In 1955, as ballrooms across the country scaled down or closed, the Verderbars set out on a course to further expand their operations. A 20000 ft addition installed new kitchens, a restaurant and a private room for parties and banquets.

In 1959 the entire Oh Henry complex was renamed Willowbrook Ballroom. The 1960s were bringing record crowds to the ballroom, but toward the end of that decade, the public’s taste in entertainment underwent a radical change and fewer people took up ballroom dancing.

Willowbrook Ballroom survived by having contemporary bands share the stage on the same evening with the top ballroom bands.

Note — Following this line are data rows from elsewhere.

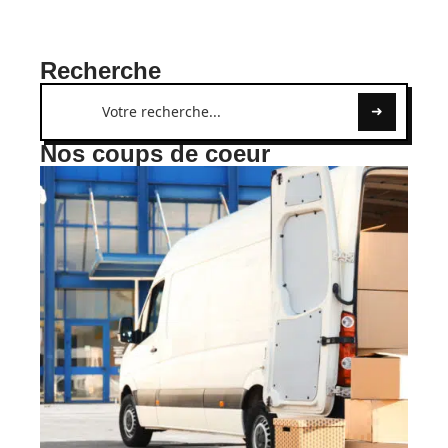
Recherche
Nos coups de coeur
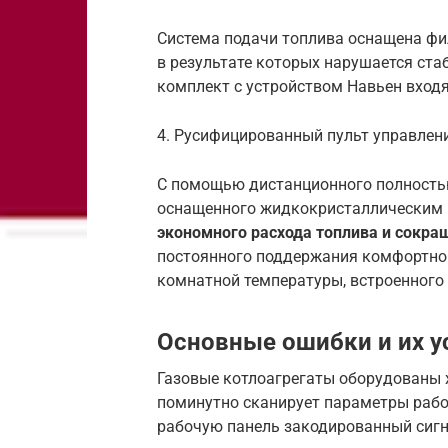
Система подачи топлива оснащена фи
в результате которых нарушается стаб
комплект с устройством Навьен вход
4. Русифицированный пульт управлен
С помощью дистанционного полность
оснащенного жидкокристаллическим 
экономного расхода топлива и сокра
постоянного поддержания комфортно
комнатной температуры, встроенного 
Основные ошибки и их у
Газовые котлоагрегаты оборудованы 
поминутно сканирует параметры работ
рабочую панель закодированный сигн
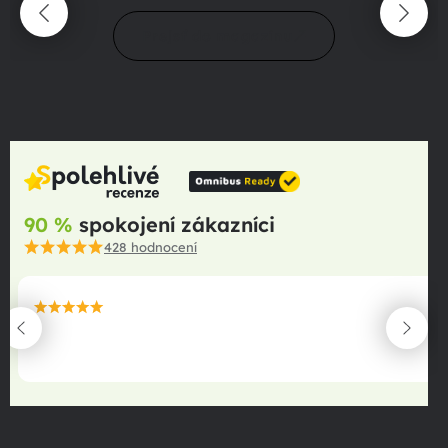
Prejsť do magazínu
90 %
spokojení zákazníci
428
hodnocení
maximální spokojenost
22.06.2025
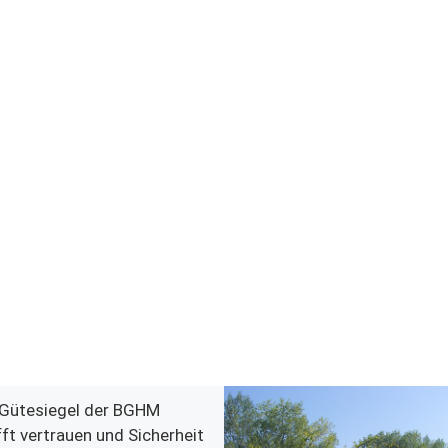
Gütesiegel der BGHM
ft vertrauen und Sicherheit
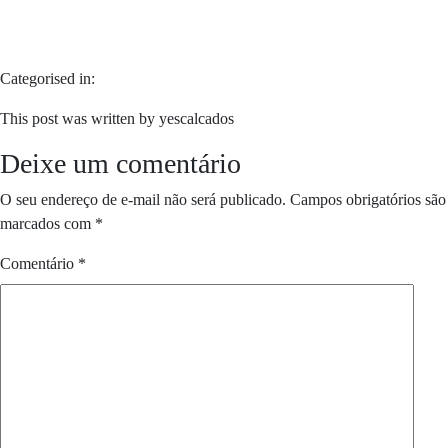
Categorised in:
This post was written by yescalcados
Deixe um comentário
O seu endereço de e-mail não será publicado.
Campos obrigatórios são
marcados com
*
Comentário
*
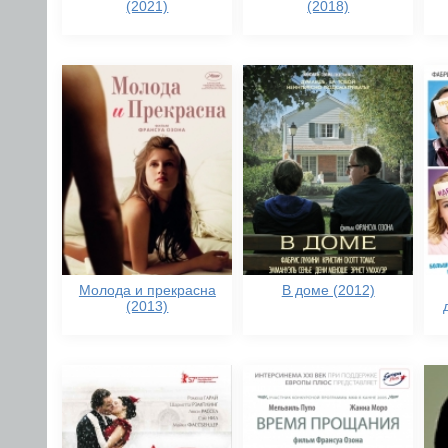
(2021)
(2018)
Молода и прекрасна
В доме (2012)
(2013)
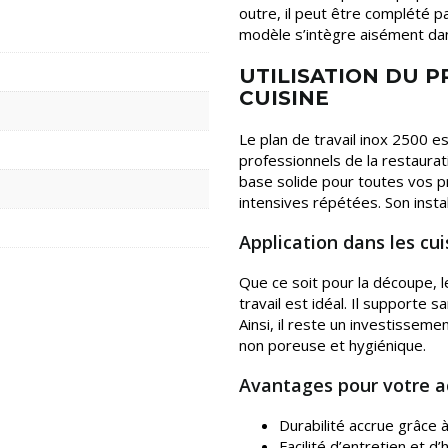
outre, il peut être complété p
modèle s’intègre aisément dan
UTILISATION DU P
CUISINE
Le plan de travail inox 2500 
professionnels de la restaurati
base solide pour toutes vos pr
intensives répétées. Son instal
Application dans les cu
Que ce soit pour la découpe, l
travail est idéal. Il support
Ainsi, il reste un investisseme
non poreuse et hygiénique.
Avantages pour votre ac
Durabilité accrue grâce à 
Facilité d’entretien et d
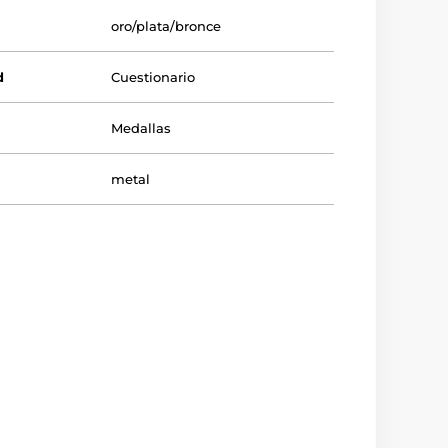
oro/plata/bronce
d
Cuestionario
Medallas
metal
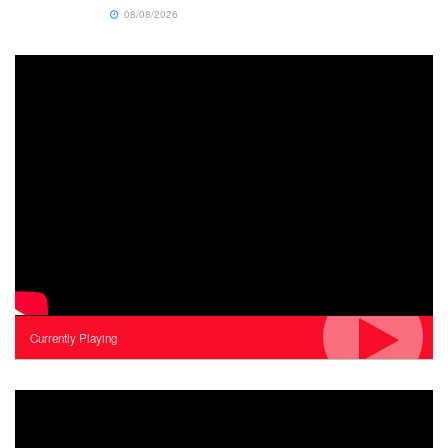
08/08/2026
Currently Playing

As popular music changed, the entertainers on Willowbrook’s stage also changed, particularly on Friday night. Chubby Checker played the ballroom as did The Cryan' Shames, The Association, The Buckinghams, Otis Day and the Knights, Duke Tumatoe and The All Star Frogs, The Village People, and Martha Reeves. Songwriter James Holvay first saw Carl Bonafede at the age of 14 when Carl was singing at The Willowbrook Ballroom as a front man for the Gem-Tones. It was one of Jim Lounsbury's local record hops.

In the 1980's, the Sunday afternoon Tea Dance was "billed as an over-40 dance" said a fox-trotting patron interviewed by Ron Grossman for the Chicago Tribune. "But over 60 more accurately describes most of us." Many were divorced or widowed senior citizens.

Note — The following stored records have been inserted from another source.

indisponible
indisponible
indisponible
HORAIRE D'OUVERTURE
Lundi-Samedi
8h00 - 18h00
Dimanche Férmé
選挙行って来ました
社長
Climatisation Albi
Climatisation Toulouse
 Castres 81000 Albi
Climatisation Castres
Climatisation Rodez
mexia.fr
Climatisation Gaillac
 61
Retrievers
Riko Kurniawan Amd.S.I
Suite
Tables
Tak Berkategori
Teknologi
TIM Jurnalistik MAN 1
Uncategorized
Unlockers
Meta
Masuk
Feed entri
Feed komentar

In 1997 the Verderbar family sold the Ballroom to Birute and Gediminas Jodwalis. The Willowbrook Ballroom is located at 8900 Archer Avenue, Willow Springs, Illinois, 60480.

In 2000 The Willowbrook Ballroom was profiled as one of America's "Glorious, Historic, Legendary, Treasured Ballroom Dance Floors" in Amateur Dancers magazine. Criteria for being profiled as an Amateur Dancers magazine's "Finest Floor" is:
1. A minimum of 3500 sqft of danceable wood flooring, sprung preferred.
2. Sufficient room for 300 or more dancers.
3. Adequate sound and heating/cooling system.
4. Currently operating with a 25-year history or more.

On October 28, 2016 the Willowbrook Ballroom was again destroyed by a massive, multi-alarm fire.

As of early Spring 2017 the Dance of Life Foundation—a Burr Ridge-based nonprofit organization—claims to have raised nearly $2 million to rebuild the historic ballroom.

On Feb. 25, 2019 Crain's Chicago Business reported that suburban construction firm Westpoint Builders had purchased, on Feb. 13, 2019, half of the Willowbrook Ballroom site for 1.25 million dollars. When finished, the new construction on the site is said to include 168 condominiums and 42 townhomes. As of Oct. 28, 2021 there has been no announcement about the sale of the other half of the property, and the property as a whole is now apartments as of June 25, 2023.